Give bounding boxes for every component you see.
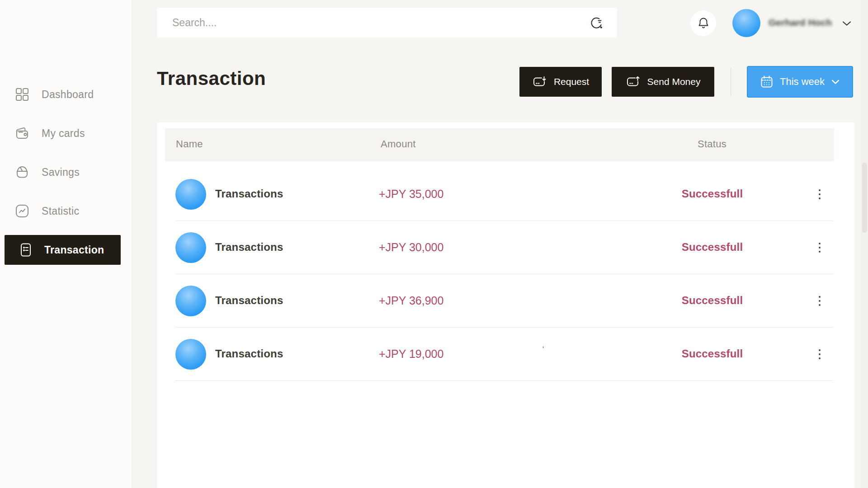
sidebar-item-my-cards[interactable]: My cards: [0, 118, 132, 148]
period-chevron-down-icon: [831, 79, 840, 85]
dashboard-grid-icon: [14, 88, 30, 101]
transaction-status: Successfull: [677, 188, 747, 200]
sidebar-nav: Dashboard My cards Saving: [0, 80, 132, 265]
transaction-amount: +JPY 36,900: [379, 294, 443, 307]
scrollbar-track[interactable]: [861, 0, 868, 488]
transaction-name: Transactions: [215, 347, 283, 360]
calendar-icon: [760, 75, 774, 89]
transaction-amount: +JPY 30,000: [379, 241, 443, 254]
transaction-avatar: [175, 339, 206, 370]
scrollbar-thumb[interactable]: [862, 163, 867, 233]
sidebar-item-statistic[interactable]: Statistic: [0, 196, 132, 226]
transaction-avatar: [175, 286, 206, 316]
table-header: Name Amount Status: [165, 128, 834, 161]
transaction-status: Successfull: [677, 241, 747, 253]
column-header-name: Name: [176, 138, 203, 150]
user-menu-chevron-down-icon[interactable]: [842, 20, 852, 27]
table-row: Transactions +JPY 30,000 Successfull: [175, 221, 833, 274]
sidebar-item-label: Transaction: [44, 244, 104, 256]
table-row: Transactions +JPY 19,000 Successfull: [175, 328, 833, 381]
request-button-label: Request: [554, 76, 589, 87]
row-menu-kebab-icon[interactable]: [814, 346, 826, 362]
period-dropdown-label: This week: [780, 76, 825, 88]
card-arrow-down-icon: [532, 76, 547, 88]
row-menu-kebab-icon[interactable]: [814, 186, 826, 202]
transactions-card: Name Amount Status Transactions +JPY 35,…: [157, 122, 854, 488]
actions-divider: [731, 68, 731, 96]
table-row: Transactions +JPY 36,900 Successfull: [175, 274, 833, 328]
transaction-avatar: [175, 232, 206, 263]
sidebar-item-savings[interactable]: Savings: [0, 157, 132, 187]
transaction-amount: +JPY 35,000: [379, 188, 443, 201]
column-header-amount: Amount: [381, 138, 416, 150]
savings-pot-icon: [14, 165, 30, 179]
send-money-button-label: Send Money: [647, 76, 701, 87]
sidebar-item-transaction[interactable]: Transaction: [5, 235, 121, 265]
user-name[interactable]: Gerhard Hoch: [769, 17, 840, 28]
period-dropdown[interactable]: This week: [747, 66, 853, 98]
column-header-status: Status: [683, 138, 741, 150]
search-input[interactable]: [157, 8, 617, 38]
sidebar-item-label: Dashboard: [42, 89, 94, 101]
sidebar-item-label: My cards: [42, 127, 85, 140]
search-icon[interactable]: [588, 14, 605, 32]
user-avatar[interactable]: [732, 9, 760, 37]
request-button[interactable]: Request: [519, 67, 602, 97]
search-bar: [157, 8, 617, 38]
table-row: Transactions +JPY 35,000 Successfull: [175, 168, 833, 221]
sidebar: Dashboard My cards Saving: [0, 0, 132, 488]
sidebar-item-label: Savings: [42, 166, 80, 178]
transaction-name: Transactions: [215, 294, 283, 307]
receipt-icon: [18, 243, 33, 257]
stray-artifact-mark: ': [542, 346, 544, 354]
statistic-chart-icon: [14, 204, 30, 218]
sidebar-item-dashboard[interactable]: Dashboard: [0, 80, 132, 109]
transaction-avatar: [175, 179, 206, 210]
table-body: Transactions +JPY 35,000 Successfull Tra…: [175, 168, 833, 381]
transaction-name: Transactions: [215, 188, 283, 200]
page-title: Transaction: [157, 68, 266, 89]
transaction-status: Successfull: [677, 294, 747, 307]
transaction-amount: +JPY 19,000: [379, 347, 443, 361]
row-menu-kebab-icon[interactable]: [814, 239, 826, 256]
bell-icon: [697, 17, 710, 30]
send-money-button[interactable]: Send Money: [612, 67, 714, 97]
transaction-name: Transactions: [215, 241, 283, 253]
transaction-status: Successfull: [677, 347, 747, 360]
row-menu-kebab-icon[interactable]: [814, 293, 826, 309]
sidebar-item-label: Statistic: [42, 205, 79, 217]
wallet-icon: [14, 127, 30, 140]
notifications-button[interactable]: [690, 10, 716, 36]
card-arrow-up-icon: [626, 76, 640, 88]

What you have to do. For the word "request", show every line of the entries that holds it.

Written solution.
request-button-label: Request: [554, 76, 589, 87]
request-button[interactable]: Request: [519, 67, 602, 97]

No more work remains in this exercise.